Intel: Crucial DIMM 8GB, DDR4-2133

Crucials Value RAM ist ein DDR4-2133 8GB RAM-Riegel ohne viele Spielereien. Ohne Kühlkörper sieht der Riegel zwar weniger „schick“ aus, ist aber auch ein gutes Stück günstiger. Technische Nachteile entstehen dadurch aber nicht. Für Intels Einsteiger-CPU ist DDR4-2133-RAM ausserdem völlig ausreichend.

AMD: G.Skill Value 4 DIMM 8GB, DDR4-2400

Als Arbeitsspeicher für den Budget Gaming PC haben wir einen G.Skill Value 4 DIMM mit insgesamt 8 Gb geschossen. Dieser waren zum Testzeitpunkt die günstigste Variante. Mit modernem DDR4-RAM mit einer Taktrate von 2400 Mhz ist unser Gaming PC fit für die Zukunft, der RAM kann bei einem Update auf bessere Hardware problemlos mitgenommen werden. Wollt Ihr später auf 16 Gb Arbeitsspeicher updaten, müsst Ihr einfach nur einen zweiten Ram-Riegel dazukaufen.

Diese Checkliste solltet Ihr beim Kauf von Arbeitsspeicher beachten:

  • Mindestens 8Gb, besser 16Gb RAM.
  • DDR4-2133 reicht für unseren Budget Gaming PC, wählt hier einfach die günstigste Variante (geringe FPS-Vorteile).
  • Achtet darauf, welchen DDR-RAM das Mainboard und der Prozessor unterstützt (in unserem Beispiel DDR4).

Grafikkarte

Nvidia GeForce GTX 1050 Ti

Das neue Pascal-Einsteigermodell ist der ideale Kandidat für unseren Budget Gaming PC: Dank neuester Architektur lassen sich mit der Nvidia GeForce GTX 1050 Ti alle neuen Spiele in 1080p in hohen Detailstufen zocken. Wichtig ist dabei, dass Ihr unbedingt die Version mit 4GB GDDR5 (Videospeicher) verwendet, da einige Spiele auf der 2GB-Version gar nicht erst starten (z.B. GTA 5) und die GTX 1050 deutlich in Ihrer Leistung beschnitten wird. Wer eher auf AMD steht, dem sei die Radeon RX560 oder gar die RX570 ans Herz gelegt. Mit rund 180 Euro ist die RX570 gut 30 Euro teurer als die GTX 1050 Ti, schlägt die 1050 aber in den meisten Spielen noch einmal um ein paar Prozentpunkte. Auch hier gilt die Devise: Lieber die 4GB GDDR5-Version.

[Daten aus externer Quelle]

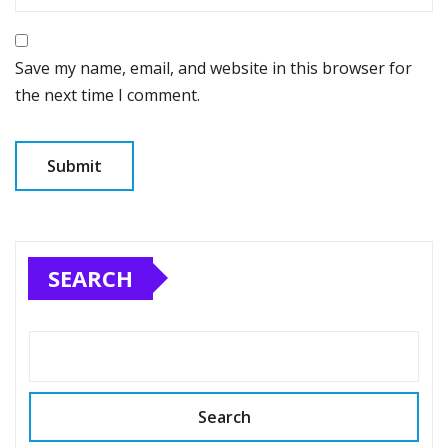
Save my name, email, and website in this browser for
the next time I comment.
SEARCH
Search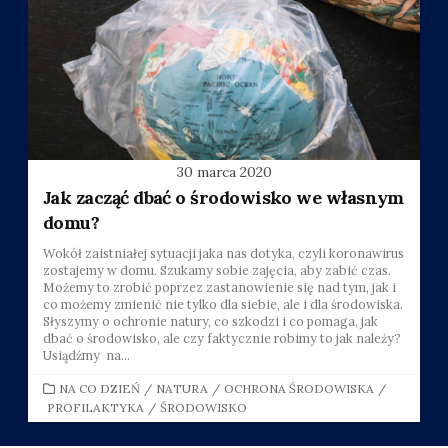
30 marca 2020
Jak zacząć dbać o środowisko we własnym
domu?
Wokół zaistniałej sytuacji jaka nas dotyka, czyli koronawirus
zostajemy w domu. Szukamy sobie zajęcia, aby zabić czas.
Możemy to zrobić poprzez zastanowienie się nad tym, jak i
co możemy zmienić nie tylko dla siebie, ale i dla środowiska.
Słyszymy o ochronie natury, co szkodzi i co pomaga, jak
dbać o środowisko, ale czy faktycznie robimy to jak należy?
Usiądźmy na...
CATEGORIES
NA CO DZIEŃ
/
NATURA
/
OCHRONA ŚRODOWISKA
/
PROFILAKTYKA
/
ŚRODOWISKO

Benchmarks zur Nvidia GeForce GTX 1050 Ti & Radeon RX 560/70: Computerbase

Alternative: Sapphire Radeon RX560 4GD5 Aktiv

Der RX560-Grafikchip zusammen mit 4GB Videospeicher steht der GTX 1050Ti in wenigem nach – in DirectX11-Spielen (das sind momentan die meisten Spiele auf dem Markt) ist die GTX 1050Ti rund 10% schneller, in DirectX12-Spielen ist die RX560 etwas schneller. Wer hier rund 10 Euro sparen möchte, kann also zugreifen.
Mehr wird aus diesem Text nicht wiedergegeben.